It’s been nearly a year since I let my blog slump into oblivion – whatever oblivion is possible on the web, which is actually not oblivion at all but more like that heap of greeting cards that ends up stuffed in a drawer. Until you cut them up into cute little gift tags or decide to do a craft like that geometrically-shaped Christmas tree ball thing featuring winter scenes and cute angels… But I digress.
After an eventful ten months, I am back on the blog.
First novel finished. MFA nearly earned. A few articles, short stories and poems published here and there. A lot learned.
Travel? Not so much. There was a last-minute press trip to Israel in February which was pretty incredible. And some local travel funded by a grant from the Ontario Arts Council for the collection I’m hastily trying to complete in time for the CBC Literary Awards deadline.
But mostly I’ve been hunkered down in my head for the last long while, writing poetry for last fall’s amazing workshop with Dionne Brand, fiction for the winter workshop with funny and insightful Michael Winter (my favourite quote from that class, paraphrased: “We want to write about death and longing and we’re stuck describing the jam jars”) and, most challenging and educational of all, writing, examining, editing, analyzing and rewriting my first novel, Swarm, with Susan Swan.
Awhile back Nomadic Matt commented on my blog that he didn’t understand why people took classes for creative writing.
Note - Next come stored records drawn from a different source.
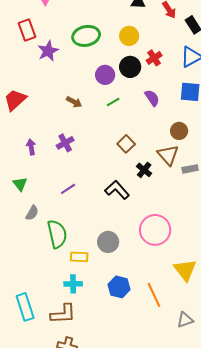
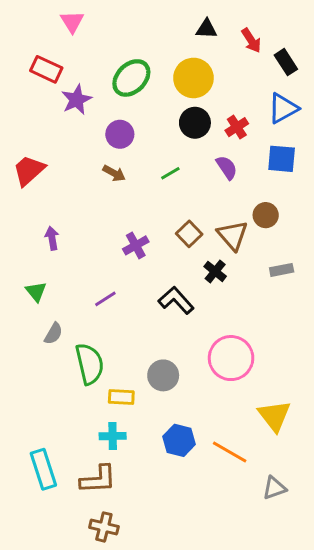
red rectangle: (27, 30) -> (46, 69), turned -45
green ellipse: (86, 36) -> (131, 78), turned -32
yellow circle: (129, 36) -> (193, 78), size x1.4
red cross: (154, 58) -> (237, 127), moved
purple circle: (105, 75) -> (120, 134), moved
purple cross: (65, 143) -> (136, 245), moved
brown triangle: (168, 155) -> (232, 235), moved
orange line: (154, 295) -> (230, 452), turned -35

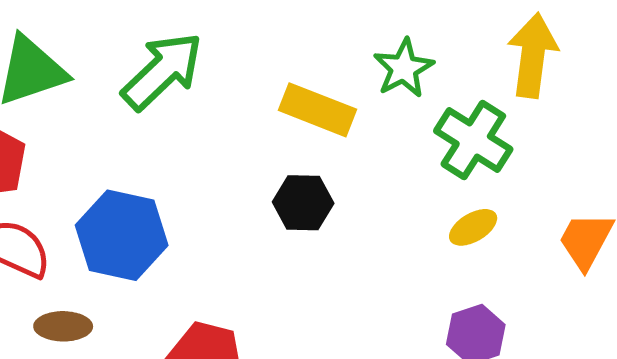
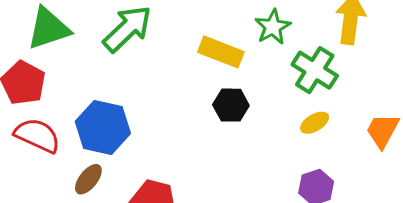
black hexagon: (303, 203) -> (231, 105), moved
brown ellipse: (63, 326) -> (88, 179), moved, turned -52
What do they teach? he asked. How to be more creative? Unfortunately, some deadline or other prevented me from taking him up on his challenge but I can respond now.
His questions aren’t new. They’re cousins of another comment I heard just the other day: How can poetry be good or bad when it’s somebody’s opinion?
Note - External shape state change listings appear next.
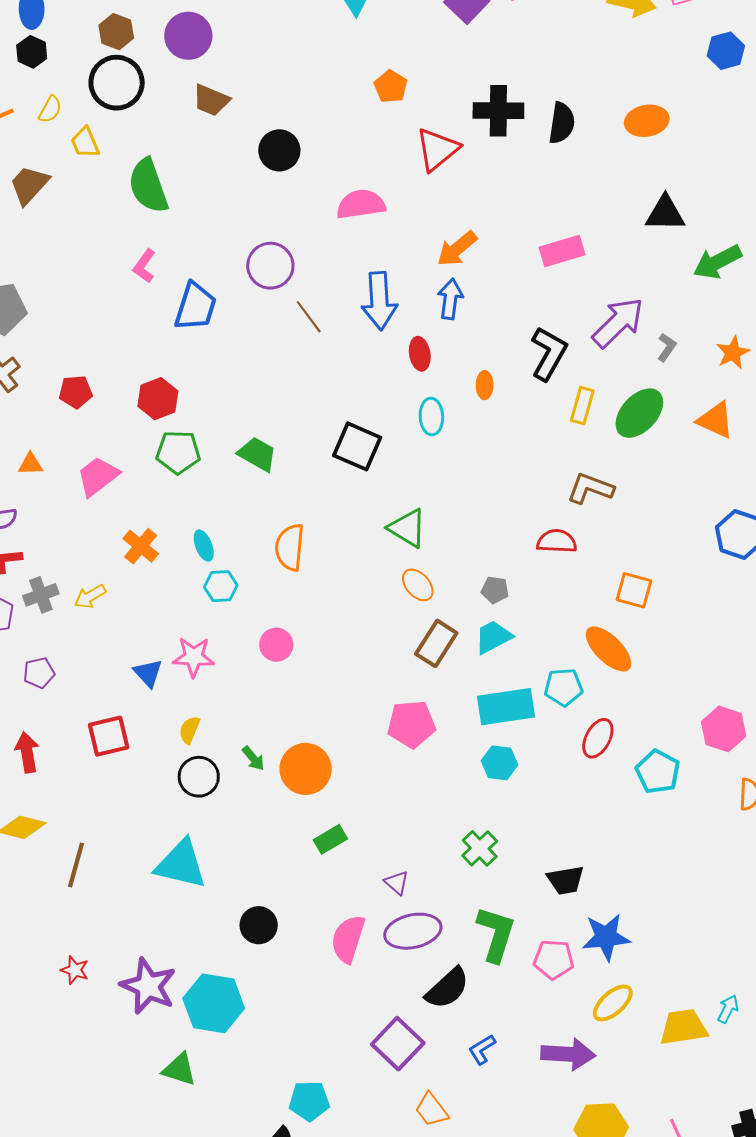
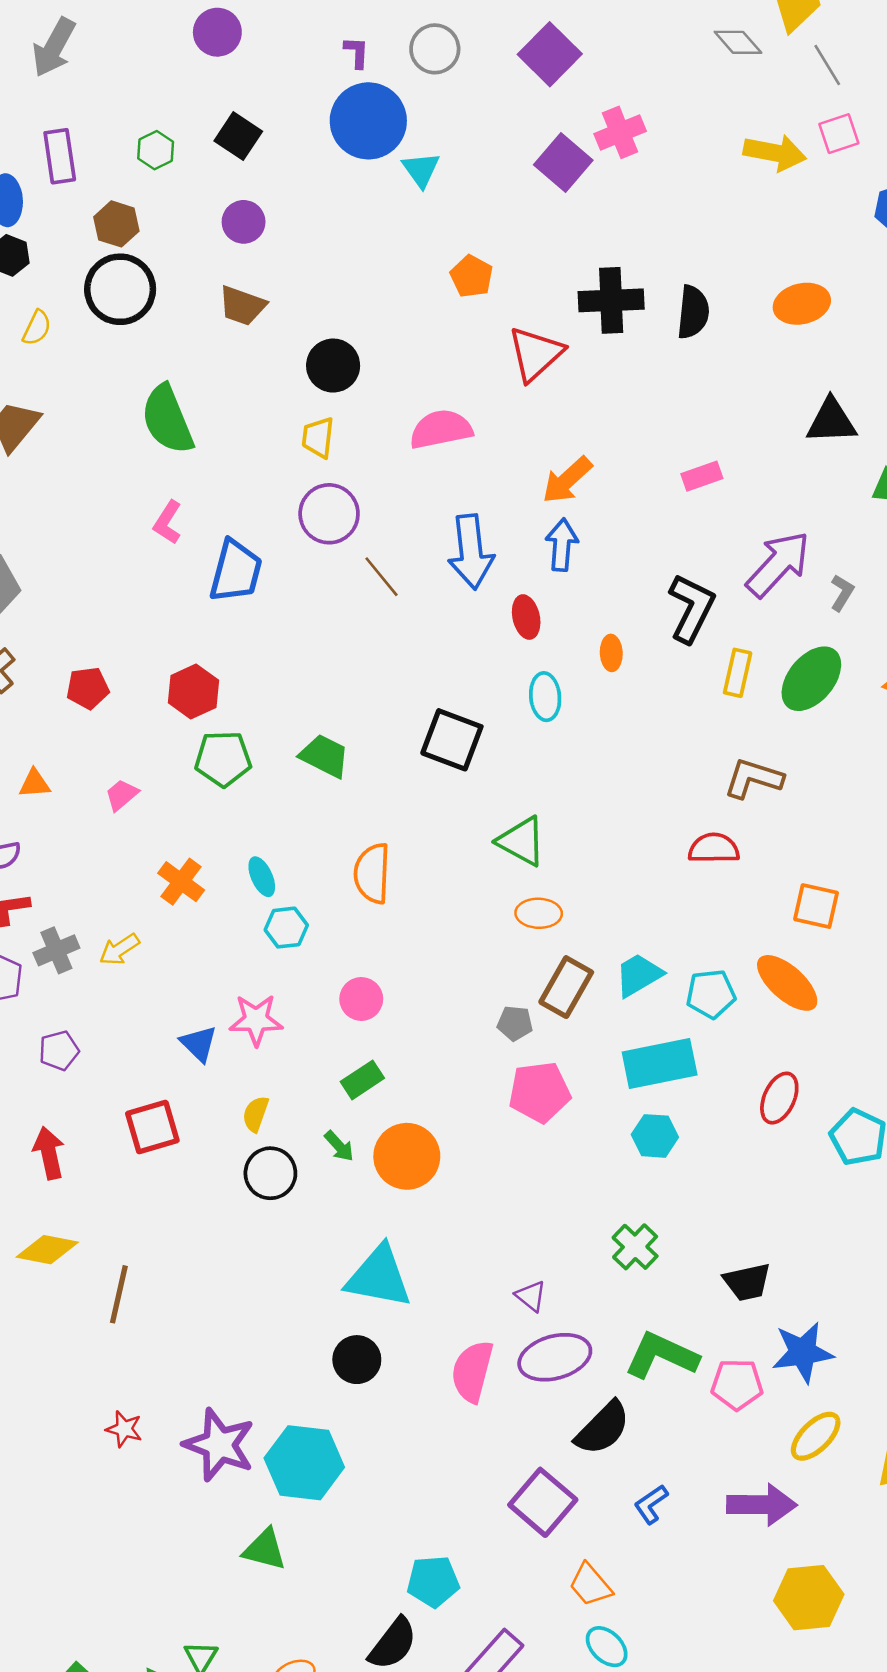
purple circle: (188, 36) -> (244, 222), moved, size x0.7
yellow trapezoid: (85, 142) -> (318, 437), moved, turned 32
pink rectangle: (562, 251) -> (702, 476), size x0.7
pink trapezoid: (98, 476) -> (122, 795), size x0.6
orange ellipse: (418, 585) -> (539, 913), turned -44
gray pentagon: (495, 590) -> (515, 1023), moved
cyan pentagon: (564, 687) -> (711, 994), moved
green rectangle: (330, 839) -> (362, 1080), moved
cyan triangle: (181, 864) -> (379, 1277), moved
green L-shape: (496, 934) -> (661, 1355), turned -80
The answer to both is CRAFT. We take creative writing classes, yes, to carve out a space to be creative. But also to hone the craft. Poetry, fiction, most writing, is good or bad according to its craft.
And with the MFA nearly behind me (in early October I defend my thesis: wish me luck!) I can say that my capacity to express the creative inside me is much improved after two years listening and talking to more widely-published writers, reading, discussing what it is to be a writer and wrestling with what the hell I’ve been trying to say.
It’s been a great two years. And now for the rest of my life.